Compared with the prior art, the invention has the following beneficial technical effects:
the invention discloses an arc extinguishing chamber, which is only provided with an axial thermal expansion chamber, a functional piece is arranged in the radial direction, an annular channel is arranged on the functional piece, radial arc energy can enter the thermal expansion chamber through the annular channel, the axial arc energy directly enters the thermal expansion chamber through the axial direction, and structures entering the thermal expansion chamber are arranged on all possible flows of the arc, so that most of the arc energy is utilized; the air pressure cylinder is also connected to one side of the thermal expansion chamber, when the small current is cut off, the energy of the electric arc is insufficient to enable the thermal expansion chamber to build enough pressure, the air pressure cylinder is needed to assist in building the pressure, and when the air pressure in the air pressure cylinder is higher than the air pressure in the thermal expansion chamber, the second one-way valve is opened to allow the air in the air pressure cylinder to enter the thermal expansion chamber; the second one-way valve is closed when the air pressure in the thermal expansion chamber is higher than the air pressure in the air cylinder. Meanwhile, the invention has only one thermal expansion chamber and only one arc blowing channel, does not generate turbulent flow during arc blowing, has higher efficiency and simpler structure.

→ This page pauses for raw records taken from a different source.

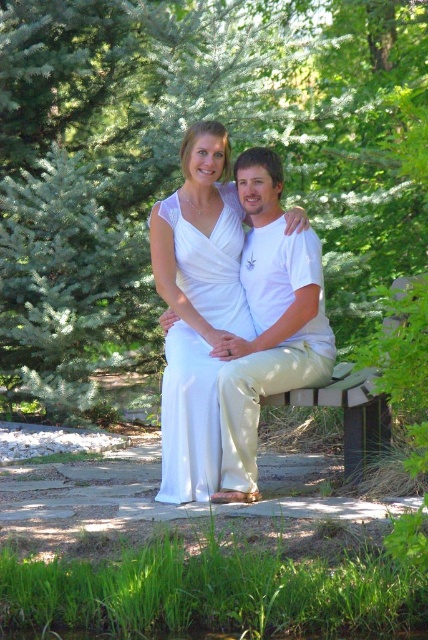 Who is taller, white cotton shirt at center or white satin dress at center?

With more height is white cotton shirt at center.

Between white cotton shirt at center and white satin dress at center, which one is positioned higher?

white cotton shirt at center is above.

Who is more distant from viewer, (267, 339) or (190, 328)?

The point (190, 328) is behind.

You are a GUI agent. You are given a task and a screenshot of the screen. Output one action in this format:
    pyautogui.click(x=<x>, y=<y>)
    Task: Click on the white cotton shirt at center
    
    Given the screenshot: What is the action you would take?
    pyautogui.click(x=269, y=323)

Between green leafy tree at upper center and wooden park bench at center, which one has less height?

Standing shorter between the two is wooden park bench at center.

Does green leafy tree at upper center appear over wooden park bench at center?

Yes.

Based on the photo, who is more forward, (249, 141) or (363, 436)?

Point (363, 436) is more forward.

At what (x,y) coordinates should I click in order to perform the action: click on green leafy tree at upper center. Please return your answer as a coordinate pair (x, y). Looking at the image, I should click on (178, 161).

Is green leafy tree at upper center smaller than white cotton shirt at center?

Actually, green leafy tree at upper center might be larger than white cotton shirt at center.

Looking at this image, who is more distant from viewer, (154,195) or (288,305)?

The point (154,195) is more distant.

I want to click on green leafy tree at upper center, so click(178, 161). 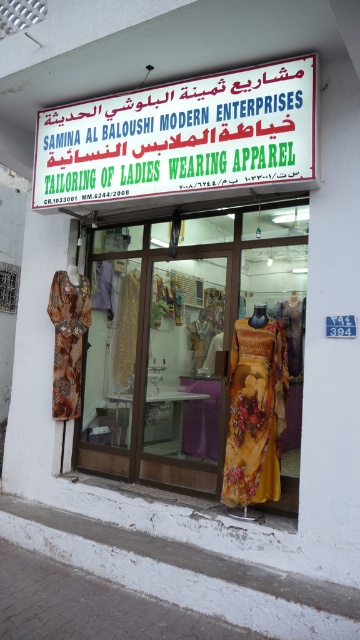 Question: Is floral fabric dress at center thinner than white plastic sign at upper center?

Choices:
 (A) no
 (B) yes

Answer: (B)

Question: Which object appears closest to the camera in this image?

Choices:
 (A) floral fabric dress at center
 (B) floral silk dress at center

Answer: (B)

Question: Which of the following is the closest to the observer?

Choices:
 (A) white plastic sign at upper center
 (B) floral silk dress at center

Answer: (A)

Question: Can you confirm if white plastic sign at upper center is positioned above floral silk dress at left?

Choices:
 (A) no
 (B) yes

Answer: (B)

Question: Which of these objects is positioned farthest from the floral silk dress at center?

Further, the connection point of the pipe and the annular channel is as close to the inlet end as possible, because after the arc is extinguished, the pressure of the arc gap is reduced, and the portion of gas between the connection point of the pipe and the annular channel and the arc gap may flow back into the arc gap, thereby affecting the breaking performance. Thus reducing the volume between the connection point and the inlet end and minimizing the back flow of gas in the annular channel to the arc gap.
Drawings
Fig. 1 is a schematic structural view of an arc extinguishing chamber according to the present invention.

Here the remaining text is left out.